Purtroppo spesso accade il contrario: insegnanti e conferenzieri (ma anche laureandi) ridotti a bacchette che indicano liste di concetti numerati in una “slide”. L’autore della presentazione scompare: egli legge con gli astanti quanto è scritto nella presentazione. Nessuno gli bada, tutti guardano lo schermo, nella noia mortale di una voce inevitabilmente piatta e anonima. Non c’è pathos partecipativo e la lista della spesa dei concetti perde ogni forza di convincimento. In fondo, non si sa più neppure se chi la presenta l’abbia pensata davvero o l’abbia scopiazzata da qualche parte. Tanto è evidente il rischio della noia e del disinteresse che i programmi informatici offrono una pletora di “animazioni” volte a ravvivare l’attenzione: potrebbe darsi una prova migliore di quanto l’arte retorica sia necessaria? Ma chi usa queste animazioni in modo passivo anziché funzionale ai suoi scopi, ne cade vittima. Ricordo il caso di un conferenziere che ricorse a tutte le animazioni visive e sonore possibili, dal rumore di vetri infranti allo scroscio d’acqua, fino a che dal fondo della sala un sarcastico «troppi effetti speciali!» demolì la conferenza in una risata generale.

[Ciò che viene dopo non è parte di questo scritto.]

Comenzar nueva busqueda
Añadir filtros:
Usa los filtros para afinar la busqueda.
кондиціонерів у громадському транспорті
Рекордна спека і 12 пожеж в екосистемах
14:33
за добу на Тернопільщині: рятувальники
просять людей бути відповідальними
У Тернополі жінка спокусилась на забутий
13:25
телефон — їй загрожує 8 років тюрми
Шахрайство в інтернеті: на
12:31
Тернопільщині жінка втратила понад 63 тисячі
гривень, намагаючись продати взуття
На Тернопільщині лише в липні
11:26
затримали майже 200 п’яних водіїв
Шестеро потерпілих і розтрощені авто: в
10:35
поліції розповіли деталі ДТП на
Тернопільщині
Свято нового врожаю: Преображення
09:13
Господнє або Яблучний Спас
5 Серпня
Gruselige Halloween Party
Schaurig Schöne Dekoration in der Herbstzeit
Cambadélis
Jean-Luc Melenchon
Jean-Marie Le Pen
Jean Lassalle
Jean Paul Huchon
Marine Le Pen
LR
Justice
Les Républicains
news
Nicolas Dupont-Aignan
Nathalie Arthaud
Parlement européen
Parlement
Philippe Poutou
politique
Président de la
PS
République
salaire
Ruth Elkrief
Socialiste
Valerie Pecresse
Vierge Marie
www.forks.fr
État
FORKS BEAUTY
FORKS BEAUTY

L’arte retorica è ineliminabile. Tanto vale porre al centro quella autenticamente umana. In quest’ottica un uso molto parco e accuratamente pensato dei mezzi tecnologici può essere efficacissimo: qualche immagine di un personaggio di cui si parla, una citazione importante di un paio di righe al massimo e, quando si vuol concentrare pienamente l’attenzione su quanto si dice, uno sfondo vuoto. Al contrario, chi sostituisce la tecnica retorica con quella formalizzata nel programma informatico riduce se stesso a un imbarazzante burattino di cui non si sa neppure se sia capace di pensare autonomamente. Per questo motivo l’uso delle presentazioni “powerpoint” nelle sedute di laurea andrebbe vietato (con l’eccezione dei materiali contenenti grafica complicata). Quanto a chi crede che le lezioni possano essere sostituite completamente da registrazioni scaricabili in rete, non si rende conto che una lezione (come qualsiasi comunicazione orale) è innanzitutto una relazione tra persone che trae il suo fascino e trova la sua pienezza in un rapporto che deve avere una fisicità, una collocazione spazio-temporale definita. Non rendersi conto di questo e pensare di poter eliminare la relazione interpersonale diretta non può che aprire la strada a forme gravi di degrado intellettuale e culturale.